● WHAT YOU NEED TO DO
What lines of the data below include the word "Long"? Report them by copying each.

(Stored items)

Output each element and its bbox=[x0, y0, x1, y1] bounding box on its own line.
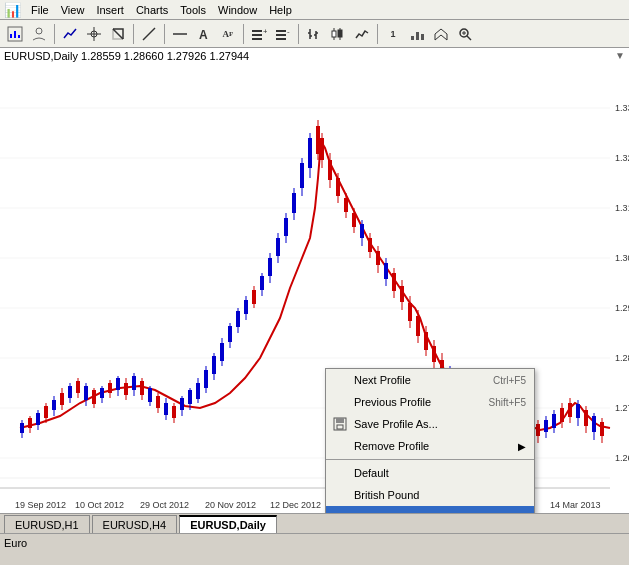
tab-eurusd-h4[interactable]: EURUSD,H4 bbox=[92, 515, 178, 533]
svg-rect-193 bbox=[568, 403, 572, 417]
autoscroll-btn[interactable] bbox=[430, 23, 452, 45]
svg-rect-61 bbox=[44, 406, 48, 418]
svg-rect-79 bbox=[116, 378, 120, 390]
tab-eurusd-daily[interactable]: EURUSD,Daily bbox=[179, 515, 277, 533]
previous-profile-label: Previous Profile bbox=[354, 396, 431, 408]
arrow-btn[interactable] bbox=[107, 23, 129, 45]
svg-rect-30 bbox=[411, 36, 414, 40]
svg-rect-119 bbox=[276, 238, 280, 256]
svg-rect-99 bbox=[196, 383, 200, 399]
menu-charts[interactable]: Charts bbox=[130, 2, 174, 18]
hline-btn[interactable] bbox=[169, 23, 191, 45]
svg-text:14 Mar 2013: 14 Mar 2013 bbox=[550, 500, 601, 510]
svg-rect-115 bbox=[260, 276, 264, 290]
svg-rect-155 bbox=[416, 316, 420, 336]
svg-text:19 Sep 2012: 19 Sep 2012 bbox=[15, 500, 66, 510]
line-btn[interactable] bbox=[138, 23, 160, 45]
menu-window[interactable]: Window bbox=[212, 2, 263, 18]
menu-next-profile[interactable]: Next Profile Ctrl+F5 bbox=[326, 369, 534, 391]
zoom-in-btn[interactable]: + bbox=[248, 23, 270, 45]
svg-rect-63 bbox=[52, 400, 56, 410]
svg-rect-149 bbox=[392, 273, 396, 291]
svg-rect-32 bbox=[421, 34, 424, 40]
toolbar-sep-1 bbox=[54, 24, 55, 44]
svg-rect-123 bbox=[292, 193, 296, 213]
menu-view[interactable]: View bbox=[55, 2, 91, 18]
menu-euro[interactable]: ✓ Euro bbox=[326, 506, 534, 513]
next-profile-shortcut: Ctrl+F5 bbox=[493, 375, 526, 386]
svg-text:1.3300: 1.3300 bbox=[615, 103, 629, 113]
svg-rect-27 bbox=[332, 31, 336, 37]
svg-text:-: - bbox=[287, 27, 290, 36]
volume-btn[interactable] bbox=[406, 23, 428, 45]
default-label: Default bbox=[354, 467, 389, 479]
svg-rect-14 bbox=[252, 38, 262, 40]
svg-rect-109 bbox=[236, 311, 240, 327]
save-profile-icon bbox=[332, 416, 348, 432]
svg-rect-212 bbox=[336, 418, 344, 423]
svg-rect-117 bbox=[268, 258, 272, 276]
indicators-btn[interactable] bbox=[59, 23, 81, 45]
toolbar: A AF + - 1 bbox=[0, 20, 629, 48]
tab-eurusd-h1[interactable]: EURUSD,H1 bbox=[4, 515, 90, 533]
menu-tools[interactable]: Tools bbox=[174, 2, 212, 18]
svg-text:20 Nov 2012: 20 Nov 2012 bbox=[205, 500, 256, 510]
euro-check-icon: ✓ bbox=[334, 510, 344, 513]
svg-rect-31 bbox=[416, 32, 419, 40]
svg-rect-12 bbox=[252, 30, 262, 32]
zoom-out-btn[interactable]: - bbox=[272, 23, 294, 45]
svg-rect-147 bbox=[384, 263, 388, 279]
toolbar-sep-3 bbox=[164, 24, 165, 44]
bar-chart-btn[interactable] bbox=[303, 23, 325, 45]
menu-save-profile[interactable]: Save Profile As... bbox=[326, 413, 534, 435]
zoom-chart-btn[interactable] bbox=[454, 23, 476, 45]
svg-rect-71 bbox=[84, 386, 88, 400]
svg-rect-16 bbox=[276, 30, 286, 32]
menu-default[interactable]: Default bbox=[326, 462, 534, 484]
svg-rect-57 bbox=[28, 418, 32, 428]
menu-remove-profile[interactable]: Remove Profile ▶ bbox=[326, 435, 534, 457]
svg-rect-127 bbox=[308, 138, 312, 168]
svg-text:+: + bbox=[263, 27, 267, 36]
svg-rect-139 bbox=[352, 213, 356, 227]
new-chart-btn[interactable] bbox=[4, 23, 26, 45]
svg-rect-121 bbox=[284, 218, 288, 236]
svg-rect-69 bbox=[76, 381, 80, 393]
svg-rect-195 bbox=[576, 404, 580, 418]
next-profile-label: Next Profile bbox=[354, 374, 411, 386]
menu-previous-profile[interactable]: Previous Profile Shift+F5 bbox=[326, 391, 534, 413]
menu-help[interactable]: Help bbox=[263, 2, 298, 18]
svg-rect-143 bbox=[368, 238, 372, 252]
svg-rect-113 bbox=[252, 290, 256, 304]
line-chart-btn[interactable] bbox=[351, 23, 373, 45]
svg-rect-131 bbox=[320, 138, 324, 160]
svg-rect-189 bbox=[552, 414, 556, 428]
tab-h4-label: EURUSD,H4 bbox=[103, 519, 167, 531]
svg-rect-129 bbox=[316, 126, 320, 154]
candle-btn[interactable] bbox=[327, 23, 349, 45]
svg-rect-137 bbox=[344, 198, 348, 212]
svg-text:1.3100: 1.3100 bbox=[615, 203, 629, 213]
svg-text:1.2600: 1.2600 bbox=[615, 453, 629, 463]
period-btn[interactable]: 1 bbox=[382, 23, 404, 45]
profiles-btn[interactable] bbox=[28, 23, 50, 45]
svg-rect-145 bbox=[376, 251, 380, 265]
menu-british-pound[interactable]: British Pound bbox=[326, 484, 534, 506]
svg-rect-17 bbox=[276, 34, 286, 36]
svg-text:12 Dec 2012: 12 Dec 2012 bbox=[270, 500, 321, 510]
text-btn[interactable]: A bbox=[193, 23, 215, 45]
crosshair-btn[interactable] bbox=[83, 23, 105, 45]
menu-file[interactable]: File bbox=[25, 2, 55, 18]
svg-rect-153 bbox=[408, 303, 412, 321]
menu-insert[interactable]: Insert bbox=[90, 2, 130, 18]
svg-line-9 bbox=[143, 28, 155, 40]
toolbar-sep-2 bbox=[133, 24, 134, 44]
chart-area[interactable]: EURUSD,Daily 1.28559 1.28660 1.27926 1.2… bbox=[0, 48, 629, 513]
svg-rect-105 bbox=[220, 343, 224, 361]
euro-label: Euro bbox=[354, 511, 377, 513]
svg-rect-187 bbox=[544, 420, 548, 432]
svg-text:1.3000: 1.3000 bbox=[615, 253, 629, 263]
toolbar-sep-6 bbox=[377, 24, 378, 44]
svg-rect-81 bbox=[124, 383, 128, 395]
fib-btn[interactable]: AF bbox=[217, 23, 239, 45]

--

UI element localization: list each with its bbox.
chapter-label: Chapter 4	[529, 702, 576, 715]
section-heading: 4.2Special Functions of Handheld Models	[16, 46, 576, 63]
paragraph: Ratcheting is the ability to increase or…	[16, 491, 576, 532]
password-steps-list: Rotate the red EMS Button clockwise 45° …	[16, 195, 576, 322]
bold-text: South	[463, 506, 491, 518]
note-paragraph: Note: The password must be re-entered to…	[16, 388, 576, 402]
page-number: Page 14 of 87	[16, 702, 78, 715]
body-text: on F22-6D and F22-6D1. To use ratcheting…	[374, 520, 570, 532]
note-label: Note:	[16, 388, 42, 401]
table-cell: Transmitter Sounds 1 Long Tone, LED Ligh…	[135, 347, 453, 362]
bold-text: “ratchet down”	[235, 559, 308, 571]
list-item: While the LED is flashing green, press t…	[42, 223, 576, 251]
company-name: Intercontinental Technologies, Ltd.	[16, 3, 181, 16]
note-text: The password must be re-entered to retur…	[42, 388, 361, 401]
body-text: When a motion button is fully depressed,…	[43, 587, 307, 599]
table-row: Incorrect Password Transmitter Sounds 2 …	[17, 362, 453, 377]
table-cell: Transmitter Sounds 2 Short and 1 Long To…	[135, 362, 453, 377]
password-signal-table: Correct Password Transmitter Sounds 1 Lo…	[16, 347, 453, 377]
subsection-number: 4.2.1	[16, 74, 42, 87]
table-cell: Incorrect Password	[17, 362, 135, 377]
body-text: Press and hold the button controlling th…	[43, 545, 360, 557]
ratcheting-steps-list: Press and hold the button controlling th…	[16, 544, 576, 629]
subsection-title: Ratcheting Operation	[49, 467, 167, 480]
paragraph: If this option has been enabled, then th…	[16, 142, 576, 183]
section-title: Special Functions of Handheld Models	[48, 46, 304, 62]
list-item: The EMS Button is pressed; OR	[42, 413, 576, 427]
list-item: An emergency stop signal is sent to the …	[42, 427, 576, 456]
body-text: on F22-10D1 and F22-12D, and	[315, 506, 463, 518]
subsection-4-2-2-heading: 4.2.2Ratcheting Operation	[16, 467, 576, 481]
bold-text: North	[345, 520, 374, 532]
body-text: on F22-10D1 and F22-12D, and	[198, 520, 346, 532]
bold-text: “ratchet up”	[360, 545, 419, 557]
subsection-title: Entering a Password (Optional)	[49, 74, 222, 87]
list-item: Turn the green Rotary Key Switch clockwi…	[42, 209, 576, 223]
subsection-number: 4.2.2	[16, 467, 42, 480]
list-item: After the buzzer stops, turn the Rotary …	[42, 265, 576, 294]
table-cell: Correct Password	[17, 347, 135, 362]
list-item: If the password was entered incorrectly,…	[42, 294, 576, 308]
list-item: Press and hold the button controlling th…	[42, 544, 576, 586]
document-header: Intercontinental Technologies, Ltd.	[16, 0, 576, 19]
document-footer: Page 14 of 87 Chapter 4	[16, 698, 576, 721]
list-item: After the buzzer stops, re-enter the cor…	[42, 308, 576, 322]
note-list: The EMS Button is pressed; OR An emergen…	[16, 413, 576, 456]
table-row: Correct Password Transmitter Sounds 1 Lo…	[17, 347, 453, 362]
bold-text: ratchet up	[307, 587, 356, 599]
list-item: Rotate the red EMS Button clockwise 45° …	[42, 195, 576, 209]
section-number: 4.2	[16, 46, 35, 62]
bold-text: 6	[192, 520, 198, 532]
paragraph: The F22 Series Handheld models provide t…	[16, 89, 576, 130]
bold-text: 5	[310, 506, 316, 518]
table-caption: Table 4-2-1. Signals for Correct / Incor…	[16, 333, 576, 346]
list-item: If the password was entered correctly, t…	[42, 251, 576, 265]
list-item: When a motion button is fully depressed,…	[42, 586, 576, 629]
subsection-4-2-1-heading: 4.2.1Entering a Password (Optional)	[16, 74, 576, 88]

● ANSWER TO THE EXERCISE
table-cell: Transmitter Sounds 1 Long Tone, LED Ligh…	[135, 347, 453, 362]
table-cell: Transmitter Sounds 2 Short and 1 Long To…	[135, 362, 453, 377]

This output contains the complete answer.